Kuensel news yesterday highlighted the gravity of territorial protection of state institutions such as the Anti-Corruption Commission and Office of the Attorney General, and news indicate that the tussle is due to Section 128 (3) of the ACC Act, 2016 where ACC is given authority of prosecution. However, both the institutions seem to have failed to recognize that the plausible conflicts may be due to differences in the threshold set by each law on prosecution. For example, Sections 30 and 31 of the OAG Act, set two conditions for the OAG to prosecute, the existence of “sufficient credible evidence to prove a case beyond reasonable doubt” and public interest. Further, subsequent sections detail what constitutes sufficient evidence and public interest. Among other considerations, the OAG must determine the admissibility of evidence.

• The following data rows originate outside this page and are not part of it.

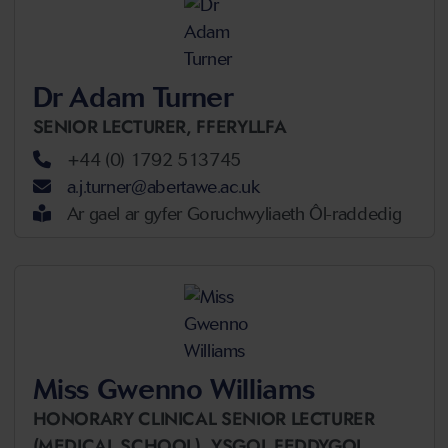
Dr Adam Turner
SENIOR LECTURER,
FFERYLLFA
+44 (0) 1792 513745
a.j.turner@abertawe.ac.uk
Ar gael ar gyfer Goruchwyliaeth Ôl-raddedig
Miss Gwenno Williams
HONORARY CLINICAL SENIOR LECTURER
(MEDICAL SCHOOL),
YSGOL FEDDYGOL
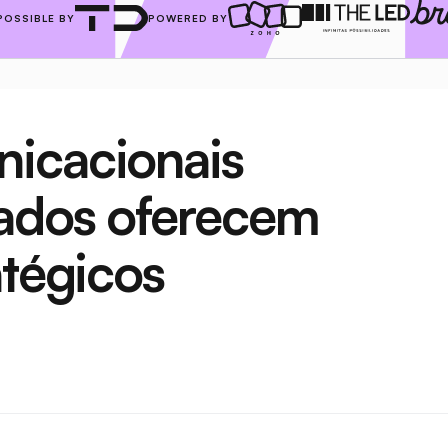
POSSIBLE BY
POWERED BY
icacionais 
ados oferecem 
atégicos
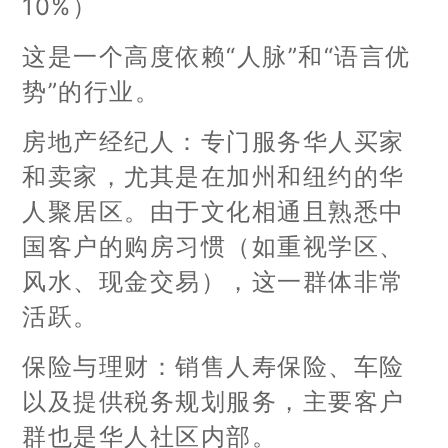
10%）
这是一个高度依赖“人脉”和“语言优
势”的行业。
房地产经纪人：专门服务华人买家
和卖家，尤其是在加州和纽约的华
人聚居区。由于文化相通且熟悉中
国客户的购房习惯（如重视学区、
风水、现金交易），这一群体非常
活跃。
保险与理财：销售人寿保险、车险
以及提供税务规划服务，主要客户
群也是华人社区内部。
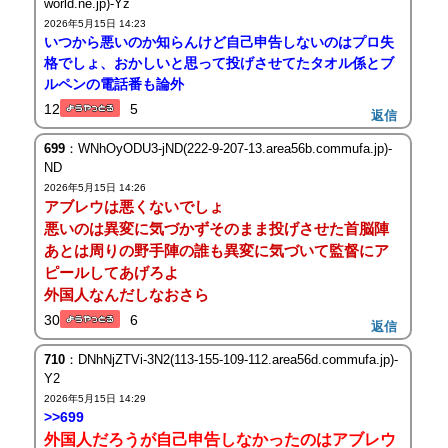
world.ne.jp)-Yz
2026年5月15日 14:23
いつから悪いのか知らんけど自己申告しないのはプロ失
格でしょ、おかしいと思って投げさせてたタオル係とブ
ルペンの電話番も論外
12
5
返信
699
：WNhOyODU3-jND(222-9-207-13.area56b.commufa.jp)-
ND
2026年5月15日 14:26
アブレウは悪くないでしょ
悪いのは異変に気づかずそのまま投げさせた首脳陣
あとは周りの野手陣の誰も異変に気づいて監督にア
ピールしてあげろよ
外国人なんだしなおさら
30
6
返信
710
：DNhNjZTVi-3N2(113-155-109-112.area56d.commufa.jp)-
Y2
2026年5月15日 14:29
>>699
外国人だろうが自己申告しなかったのはアブレウ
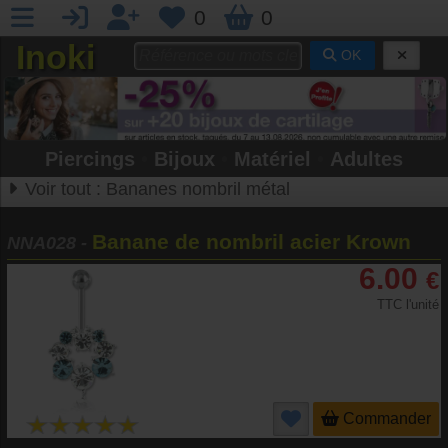
0
0
Inoki
OK
Piercings
•
Bijoux
•
Matériel
•
Adultes
Voir tout :
Bananes nombril métal
Banane de nombril acier Krown
NNA028
-
6.00
€
TTC l'unité
Commander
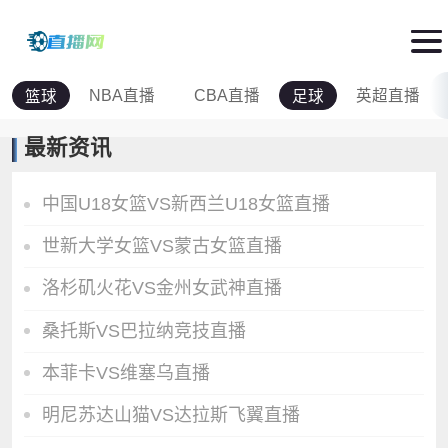
NBA直播
CBA直播
英超直播
篮球
足球
最新资讯
中国U18女篮VS新西兰U18女篮直播
世新大学女篮VS蒙古女篮直播
洛杉矶火花VS金州女武神直播
桑托斯VS巴拉纳竞技直播
本菲卡VS维塞乌直播
明尼苏达山猫VS达拉斯飞翼直播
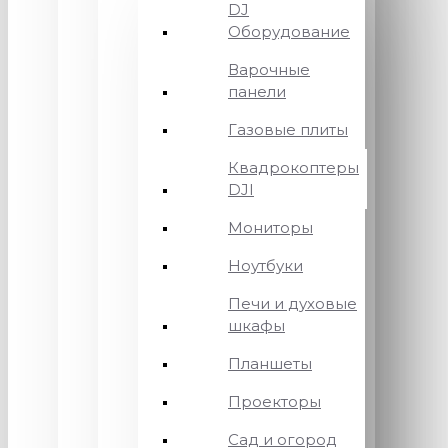
DJ
Оборудование
Варочные
панели
Газовые плиты
Квадрокоптеры
DJI
Мониторы
Ноутбуки
Печи и духовые
шкафы
Планшеты
Проекторы
Сад и огород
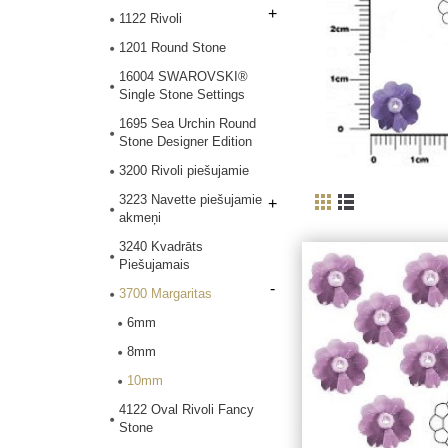
+
1122 Rivoli
1201 Round Stone
16004 SWAROVSKI®
Single Stone Settings
1695 Sea Urchin Round
Stone Designer Edition
3200 Rivoli piešujamie
3223 Navette piešujamie
+
akmeņi
3240 Kvadrāts
Piešujamais
-
3700 Margaritas
6mm
8mm
10mm
4122 Oval Rivoli Fancy
Stone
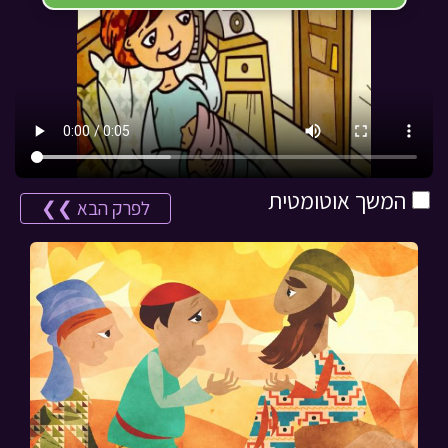
המשך אוטומטית
לפרק הבא ❯❯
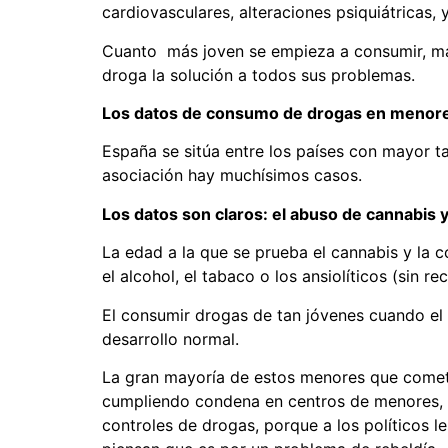
cardiovasculares, alteraciones psiquiátricas, 
Cuanto más joven se empieza a consumir, más 
droga la solución a todos sus problemas.
Los datos de consumo de drogas en menore
España se sitúa entre los países con mayor ta
asociación hay muchísimos casos.
Los datos son claros: el abuso de cannabis 
La edad a la que se prueba el cannabis y la
el alcohol, el tabaco o los ansiolíticos (sin rec
El consumir drogas de tan jóvenes cuando el c
desarrollo normal.
La gran mayoría de estos menores que comete
cumpliendo condena en centros de menores, c
controles de drogas, porque a los políticos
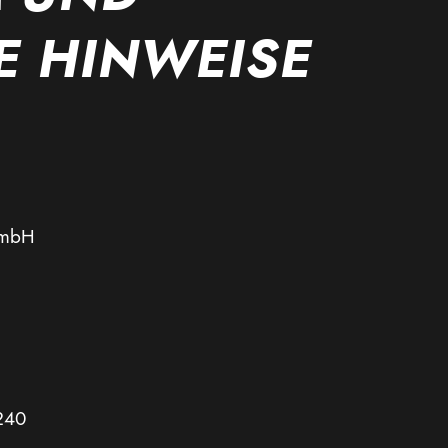
E HINWEISE
GmbH
2240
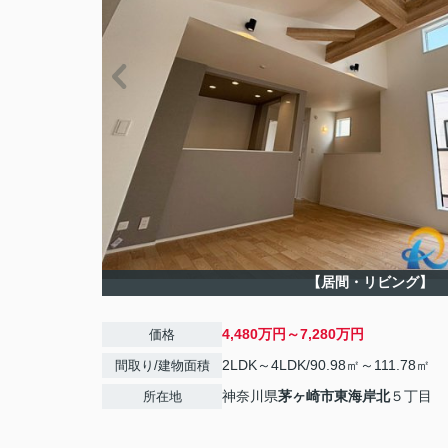
【居間・リビング】
4,480万円～7,280万円
価格
2LDK～4LDK/90.98㎡～111.78㎡
間取り/建物面積
神奈川県
茅ヶ崎市
東海岸北
５丁目
所在地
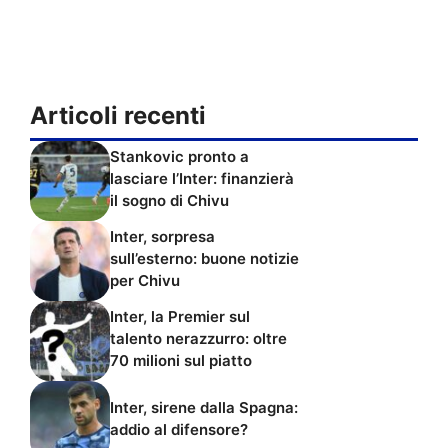
Articoli recenti
Stankovic pronto a
lasciare l’Inter: finanzierà
il sogno di Chivu
Inter, sorpresa
sull’esterno: buone notizie
per Chivu
Inter, la Premier sul
talento nerazzurro: oltre
70 milioni sul piatto
Inter, sirene dalla Spagna:
addio al difensore?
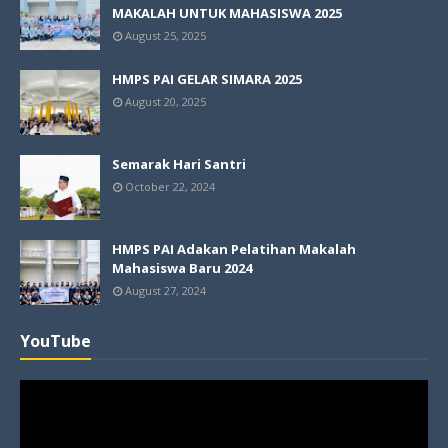
MAKALAH UNTUK MAHASISWA 2025
August 25, 2025
HMPS PAI GELAR SIMARA 2025
August 20, 2025
Semarak Hari Santri
October 22, 2024
HMPS PAI Adakan Pelatihan Makalah
Mahasiswa Baru 2024
August 27, 2024
YouTube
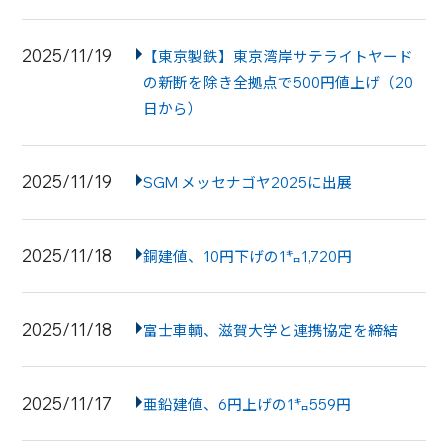
2025/11/19
【東京製鉄】東京湾岸サテライトヤード
の新断を除き全拠点で500円値上げ（20
日から）
2025/11/19
SGM メッセナゴヤ2025に出展
2025/11/18
銅建値、10円下げの1㌔1,720円
2025/11/18
富士車輌、滋賀大学と連携協定を締結
2025/11/17
亜鉛建値、6円上げの1㌔559円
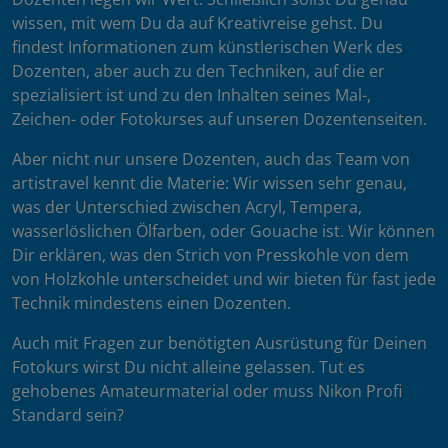
wissen, mit wem Du da auf Kreativreise gehst. Du
findest Informationen zum künstlerischen Werk des
Dozenten, aber auch zu den Techniken, auf die er
spezialisiert ist und zu den Inhalten seines Mal-,
Zeichen- oder Fotokurses auf unseren Dozentenseiten.
Aber nicht nur unsere Dozenten, auch das Team von
artistravel kennt die Materie: Wir wissen sehr genau,
was der Unterschied zwischen Acryl, Tempera,
wasserlöslichen Ölfarben, oder Gouache ist. Wir können
Dir erklären, was den Strich von Presskohle von dem
von Holzkohle unterscheidet und wir bieten für fast jede
Technik mindestens einen Dozenten.
Auch mit Fragen zur benötigten Ausrüstung für Deinen
Fotokurs wirst Du nicht alleine gelassen. Tut es
gehobenes Amateurmaterial oder muss Nikon Profi
Standard sein?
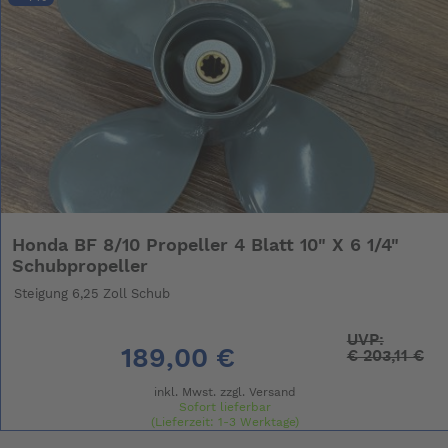
Honda BF 8/10 Propeller 4 Blatt 10" X 6 1/4"
Schubpropeller
Steigung 6,25 Zoll Schub
UVP:
189,00 €
€
203,11 €
inkl. Mwst. zzgl.
Versand
Sofort lieferbar
(Lieferzeit: 1-3 Werktage)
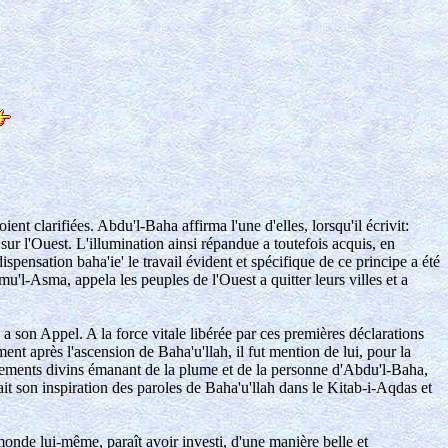
t clarifiées. Abdu'l-Baha affirma l'une d'elles, lorsqu'il écrivit:
ur l'Ouest. L'illumination ainsi répandue a toutefois acquis, en
spensation baha'ie' le travail évident et spécifique de ce principe a été
u'l-Asma, appela les peuples de l'Ouest a quitter leurs villes et a
e a son Appel. A la force vitale libérée par ces premières déclarations
t après l'ascension de Baha'u'llah, il fut mention de lui, pour la
hements divins émanant de la plume et de la personne d'Abdu'l-Baha,
it son inspiration des paroles de Baha'u'llah dans le Kitab-i-Aqdas et
nde lui-même, paraît avoir investi, d'une manière belle et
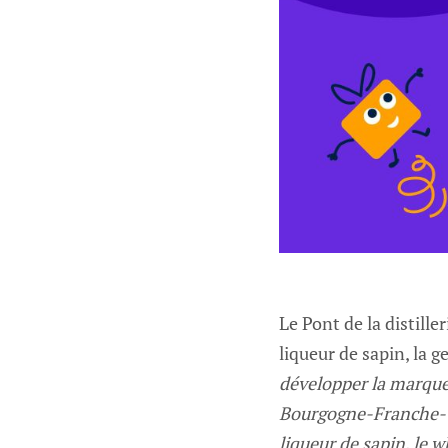
Le Pont de la distille
liqueur de sapin, la 
développer la marque 
Bourgogne-Franche-Com
liqueur de sapin, le w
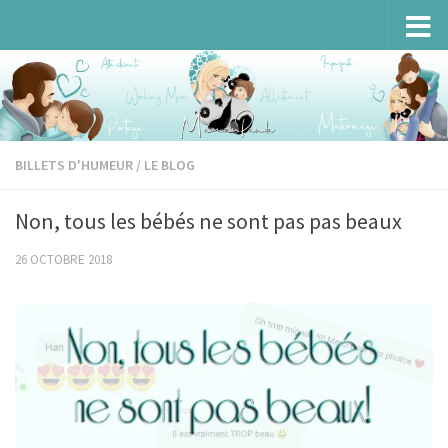
Skip to content
BILLETS D'HUMEUR
/
LE BLOG
Non, tous les bébés ne sont pas pas beaux
26 OCTOBRE 2018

Contrary to this, the ACC Act does not require as high of a threshold to prosecute. Indeed, Section 105 and 127 make it clear that anything that is obtained during the search or investigation becomes admissible evidence if evidence law permits. Moreover, Section 128 (1) of the ACC Act only requires that the Commission believe “there is sufficient evidence, and the prosecution would serve the interest of the public”. If that is the case, it merits prosecution. Specific outlines for what constitutes beyond reasonable doubt or admissibility of evidence are completely absent in the ACC Act. Further, Sections 30 to 40 of the OAG Act may contradict Section 96.2 of the Civil and Criminal Procedure Code, (CCPC), 2001 and Section 14 to 33 of the Evidence Act, 2005. Under the CCPC and the Evidence Act, the authority to determine whether “beyond a reasonable doubt is proven or admissibility of evidence solely rests with the Courts.”

Further, the ACC’s argument about prosecuting whenever they are dissatisfied with the OAG and the OAG asserting they are the only authorized prosecuting body deserve more deliberation since there are merits and demerits in both arguments. For example, while Article 20 Section 28 of the Constitution explicitly prohibits the Executive from issuing an executive order even during a state emergency, the government still issued directives, such as allowing importation of tobacco deduction on travel allowances for public service, contradicting the Tobacco Control Act and Pay Revision Act. Going by the notes from the Chairman of the Constitution Drafting Committee, there is no indication that the ACC can’t prosecute, or that the OAG is the sole prosecuting body. Further, Section 71 of the Royal Bhutan Police Act, 2009 gives absolute power to police “to prosecute any person for any criminal offence other than a misdemeanour and above,” compared to Section 128 (3) of the ACC Act, which specifies only on the ground of “delayed without a valid reason, manipulated or hampered by interference.” At the same time, the ACC must apply this as an exception rather than the norm. While the ACC may claim there is no conflict of interest, there is an inherent vested interest to prosecute once the Commission decides to forward the case to the OAG and the OAG refuses to prosecute, being under the same umbrella. Thus, in the interest of the public and nation, our institutions must avoid any form of tussle, and more so in territorial protection, as it seriously affects public service delivery and efficiency. At the same time, Parliament must reconcile such inconsistent, contradicting provisions to realign conflicting clauses, especially when the intention is for these provisions to be applied to the same thing.   

Sonam Tshering

Lawyer, Thimphu

Disclaimer: The views expressed in this article are author’s own.